ENTRIES SUPPLIED -
——
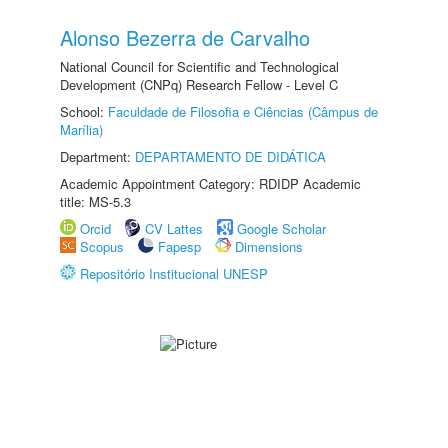
Alonso Bezerra de Carvalho
National Council for Scientific and Technological
Development (CNPq) Research Fellow - Level C
School:
Faculdade de Filosofia e Ciências (Câmpus de
Marília)
Department:
DEPARTAMENTO DE DIDÁTICA
Academic Appointment Category: RDIDP Academic
title: MS-5.3
Orcid
CV Lattes
Google Scholar
Scopus
Fapesp
Dimensions
Repositório Institucional UNESP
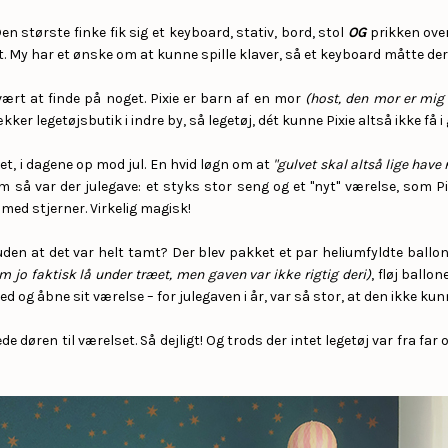
en største finke fik sig et keyboard, stativ, bord, stol
OG
prikken over
gt. My har et ønske om at kunne spille klaver, så et keyboard måtte der t
ært at finde på noget. Pixie er barn af en mor
(host, den mor er mig 
er legetøjsbutik i indre by, så legetøj, dét kunne Pixie altså ikke få i 
t, i dagene op mod jul. En hvid løgn om at
"gulvet skal altså lige have
bum så var der julegave: et styks stor seng og et "nyt" værelse, som 
med stjerner. Virkelig magisk!
den at det var helt tamt? Der blev pakket et par heliumfyldte ballone
m jo faktisk lå under træet, men gaven var ikke rigtig deri)
, fløj ballo
ed og åbne sit værelse – for julegaven i år, var så stor, at den ikke ku
nede døren til værelset. Så dejligt! Og trods der intet legetøj var fra fa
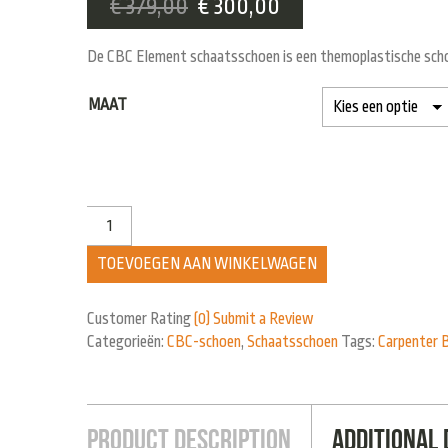
€
379,00
€
300,00
De CBC Element schaatsschoen is een themoplastische schoe
MAAT
TOEVOEGEN AAN WINKELWAGEN
Customer Rating
(0)
Submit a Review
Categorieën:
CBC-schoen
,
Schaatsschoen
Tags:
Carpenter 
Product Description
Additional 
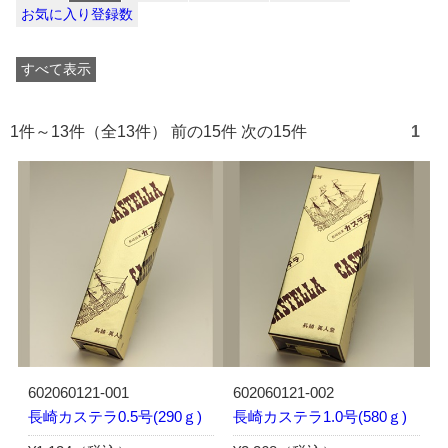
お気に入り登録数
すべて表示
1件～13件（全13件） 前の15件 次の15件
1
602060121-001
602060121-002
長崎カステラ0.5号(290ｇ)
長崎カステラ1.0号(580ｇ)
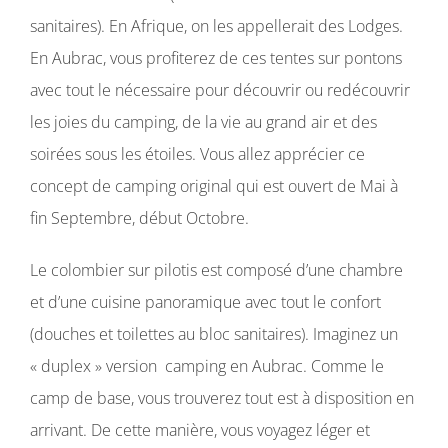
sanitaires). En Afrique, on les appellerait des Lodges.
En Aubrac, vous profiterez de ces tentes sur pontons
avec tout le nécessaire pour découvrir ou redécouvrir
les joies du camping, de la vie au grand air et des
soirées sous les étoiles. Vous allez apprécier ce
concept de camping original qui est ouvert de Mai à
fin Septembre, début Octobre.
Le colombier sur pilotis est composé d’une chambre
et d’une cuisine panoramique avec tout le confort
(douches et toilettes au bloc sanitaires). Imaginez un
« duplex » version camping en Aubrac. Comme le
camp de base, vous trouverez tout est à disposition en
arrivant. De cette manière, vous voyagez léger et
——
Reproduce exactly the section above that begins at the line containing "sanitaires). En Afrique, on" and ends at the line containing "les joies du", leaving out all other lines.

sanitaires). En Afrique, on les appellerait des Lodges.
En Aubrac, vous profiterez de ces tentes sur pontons
avec tout le nécessaire pour découvrir ou redécouvrir
les joies du camping, de la vie au grand air et des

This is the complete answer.